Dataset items

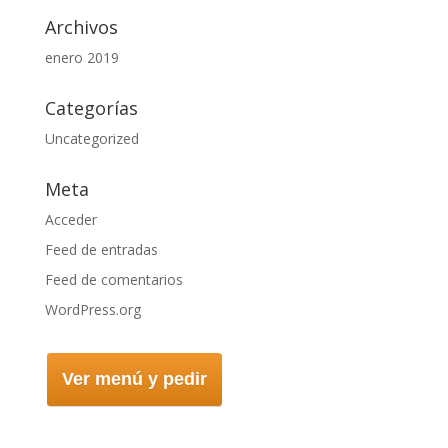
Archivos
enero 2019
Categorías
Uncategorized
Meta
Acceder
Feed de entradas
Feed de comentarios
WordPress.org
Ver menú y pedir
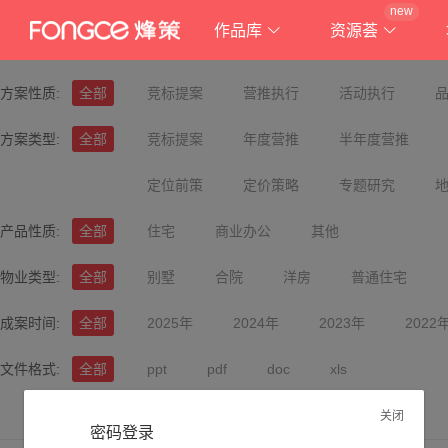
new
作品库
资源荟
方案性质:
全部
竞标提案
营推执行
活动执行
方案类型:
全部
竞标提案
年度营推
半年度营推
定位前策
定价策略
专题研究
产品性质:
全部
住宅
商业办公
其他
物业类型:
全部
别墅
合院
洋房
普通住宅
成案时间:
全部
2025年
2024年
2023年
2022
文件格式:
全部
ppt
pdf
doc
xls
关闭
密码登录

---

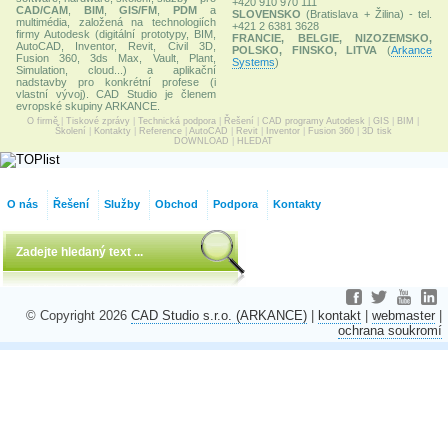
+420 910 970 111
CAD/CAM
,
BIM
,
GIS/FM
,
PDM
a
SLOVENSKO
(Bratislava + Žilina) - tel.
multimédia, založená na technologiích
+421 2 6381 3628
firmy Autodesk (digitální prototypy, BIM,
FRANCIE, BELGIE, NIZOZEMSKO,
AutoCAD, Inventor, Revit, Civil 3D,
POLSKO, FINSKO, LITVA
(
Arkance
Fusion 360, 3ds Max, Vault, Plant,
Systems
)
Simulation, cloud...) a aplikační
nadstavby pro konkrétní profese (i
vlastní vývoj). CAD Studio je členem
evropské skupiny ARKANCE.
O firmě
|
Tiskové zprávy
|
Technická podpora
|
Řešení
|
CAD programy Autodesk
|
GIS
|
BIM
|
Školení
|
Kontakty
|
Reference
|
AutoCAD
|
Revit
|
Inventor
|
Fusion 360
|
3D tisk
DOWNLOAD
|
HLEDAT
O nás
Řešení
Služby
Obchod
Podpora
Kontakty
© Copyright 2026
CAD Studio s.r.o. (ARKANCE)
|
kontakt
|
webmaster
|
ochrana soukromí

### What is being asked:
Your answer should be each line from the entries that includes the string "Revit".

### Your response:
AutoCAD, Inventor, Revit, Civil 3D,
Revit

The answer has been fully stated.